Strategic Advantages
Despite the violence and widespread abuses, Wagner was credited for repelling armed groups that threatened Bangui in 2021—underscoring the perverse duality of its role as both savior and aggressor. This reflects a broader trend across Africa, where states have increasingly turned to mercenaries and private military companies to confront security challenges beyond the capacity of their national forces, drawn by their rapid deployment, specialized skills, and politically convenient deniability.
Private Military Companies (PMCs) offer several advantages, making them increasingly appealing to states facing security challenges. One of the primary benefits is their rapid deployment capabilities and specialized expertise. For instance, in 2014, Nigeria contracted the South African company STTEP to help fight Boko Haram. STTEP implemented successful strategies, such as deploying Mi-24 Hind helicopters, leading to major territorial advances within a short time.

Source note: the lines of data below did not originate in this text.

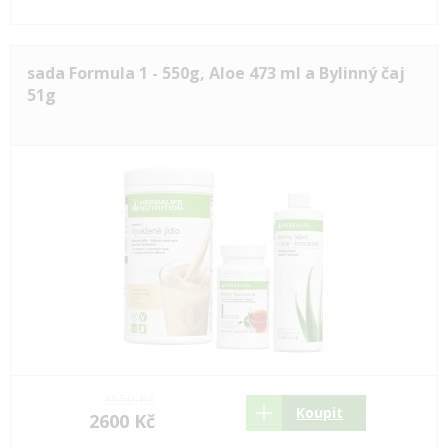
sada Formula 1 - 550g, Aloe 473 ml a Bylinný čaj
51g
3550 Kč
Koupit
2600 Kč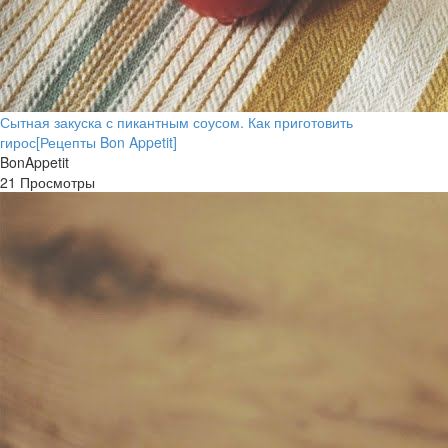
Сытная закуска с пикантным соусом. Как приготовить
гирос[Рецепты Bon Appetit]
BonAppetit
21 Просмотры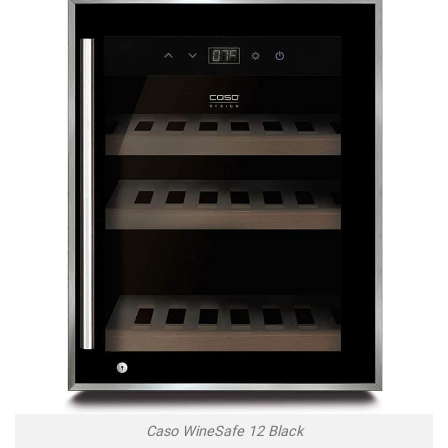
Caso WineSafe 12 Black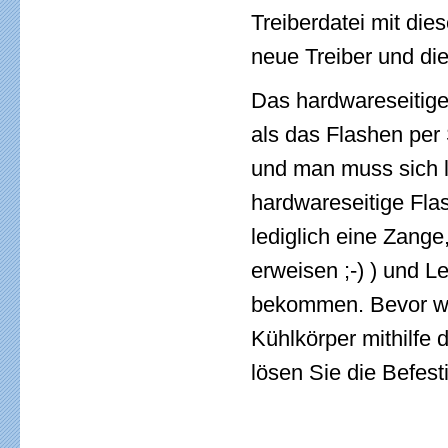
Treiberdatei mit di
neue Treiber und die 
Das hardwareseitige
als das Flashen per
und man muss sich l
hardwareseitige Fla
lediglich eine Zange,
erweisen ;-) ) und L
bekommen. Bevor wi
Kühlkörper mithilfe 
lösen Sie die Befes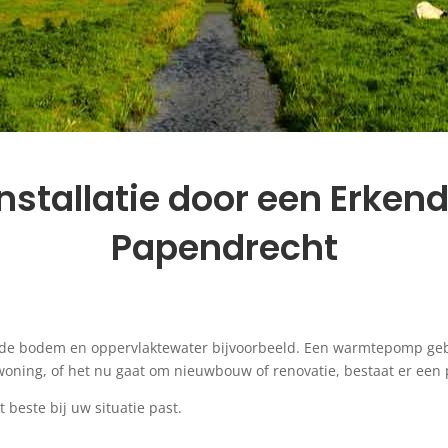
allatie door een Erkende
Papendrecht
, de bodem en oppervlaktewater bijvoorbeeld. Een warmtepomp geb
oning, of het nu gaat om nieuwbouw of renovatie, bestaat er e
 beste bij uw situatie past.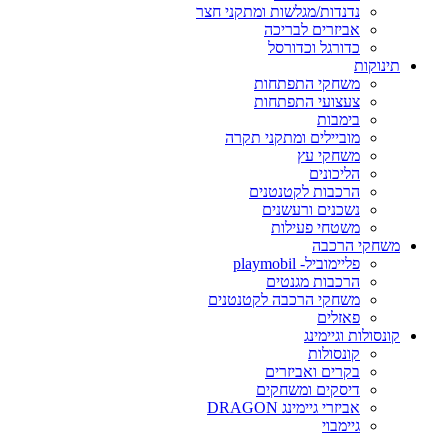
נדנדות/מגלשות ומתקני חצר
אביזרים לבריכה
כדורגל וכדורסל
תינוקות
משחקי התפתחות
צעצועי התפתחות
בימבות
מוביילים ומתקני תקרה
משחקי עץ
הליכונים
הרכבות לקטנטנים
נשכנים ורעשנים
משטחי פעילות
משחקי הרכבה
פליימוביל- playmobil
הרכבות מגנטים
משחקי הרכבה לקטנטנים
פאזלים
קונסולות וגיימינג
קונסולות
בקרים ואביזרים
דיסקים ומשחקים
אביזרי גיימינג DRAGON
גיימבוי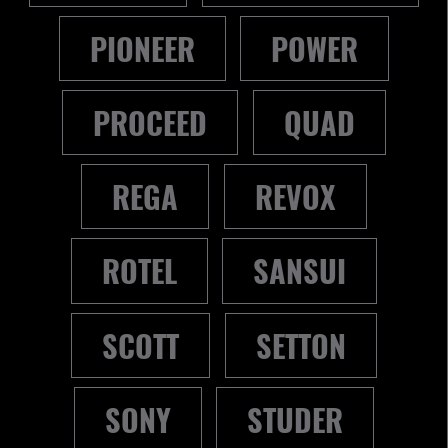
PIONEER
POWER
PROCEED
QUAD
REGA
REVOX
ROTEL
SANSUI
SCOTT
SETTON
SONY
STUDER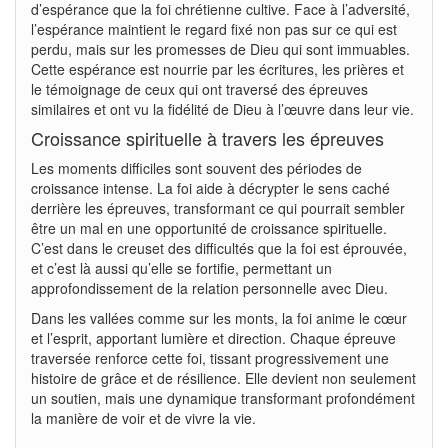
d’espérance que la foi chrétienne cultive. Face à l’adversité,
l’espérance maintient le regard fixé non pas sur ce qui est
perdu, mais sur les promesses de Dieu qui sont immuables.
Cette espérance est nourrie par les écritures, les prières et
le témoignage de ceux qui ont traversé des épreuves
similaires et ont vu la fidélité de Dieu à l’œuvre dans leur vie.
Croissance spirituelle à travers les épreuves
Les moments difficiles sont souvent des périodes de
croissance intense. La foi aide à décrypter le sens caché
derrière les épreuves, transformant ce qui pourrait sembler
être un mal en une opportunité de croissance spirituelle.
C’est dans le creuset des difficultés que la foi est éprouvée,
et c’est là aussi qu’elle se fortifie, permettant un
approfondissement de la relation personnelle avec Dieu.
Dans les vallées comme sur les monts, la foi anime le cœur
et l’esprit, apportant lumière et direction. Chaque épreuve
traversée renforce cette foi, tissant progressivement une
histoire de grâce et de résilience. Elle devient non seulement
un soutien, mais une dynamique transformant profondément
la manière de voir et de vivre la vie.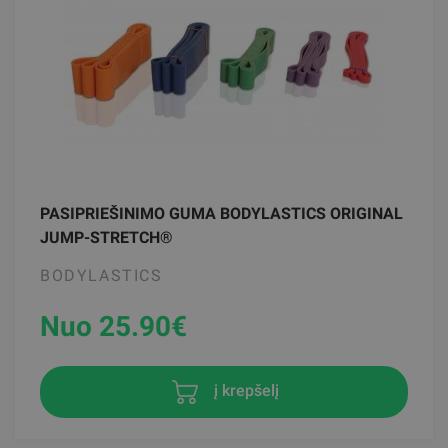
PASIPRIEŠINIMO GUMA BODYLASTICS ORIGINAL
JUMP-STRETCH®
BODYLASTICS
Nuo 25.90
€
į krepšelį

Similarly, the government of Mozambique hired both the Wagner Group and South Africa’s Dyck Advisory Group to fight Islamist insurgents in Cabo Delgado province. These forces provided not only direct combat support but also essential training and strategic planning, helping to fill gaps left by the national military’s limitations and contributing to the overall improvement of the national security apparatus.
Another key advantage of PMCs is their cost-effectiveness. In 1995, Executive Outcomes (EO) was contracted to remove Revolutionary United Front (RUF) forces that had seized control of key diamond mines in Sierra Leone. EO successfully achieved this objective and supported local militias, completing its operations over a period of 22 months at a cost of $35 million—more than one-third of the country’s annual military budget. In comparison, the United Nations Observer Force, which was deployed after the conflict, cost $47 million for just eight months, making EO significantly more cost-effective in direct military operations.
Compared to prolonged international peacekeeping missions, PMCs offer a more affordable and adaptable solution. Their services can be tailored to meet specific threats, making them particularly attractive to governments that require immediate results without the need for long-term commitments. Often, the process of involving mercenaries starts informally and is later formalized through contracts, which may include compensation in the form of resource concessions. In the Central African Republic, for instance, Wagner’s involvement was solidified through agreements granting them access to diamond and gold mines in exchange for military assistance, allowing the government to enhance its security without direct financial expenditure.
PMCs are also frequently employed to safeguard critical infrastructure and natural resources, ensuring political stability and regime protection.
Conclusion
The rise of private military companies in Africa stems from the intersection of fragile states, resource wealth, and foreign interests. While PMCs offer critical support, they often fuel violence and undermine sovereignty. As reliance on them grows, stronger international regulation will be essential to curb abuses and ensure they contribute to stability rather than deepen conflict.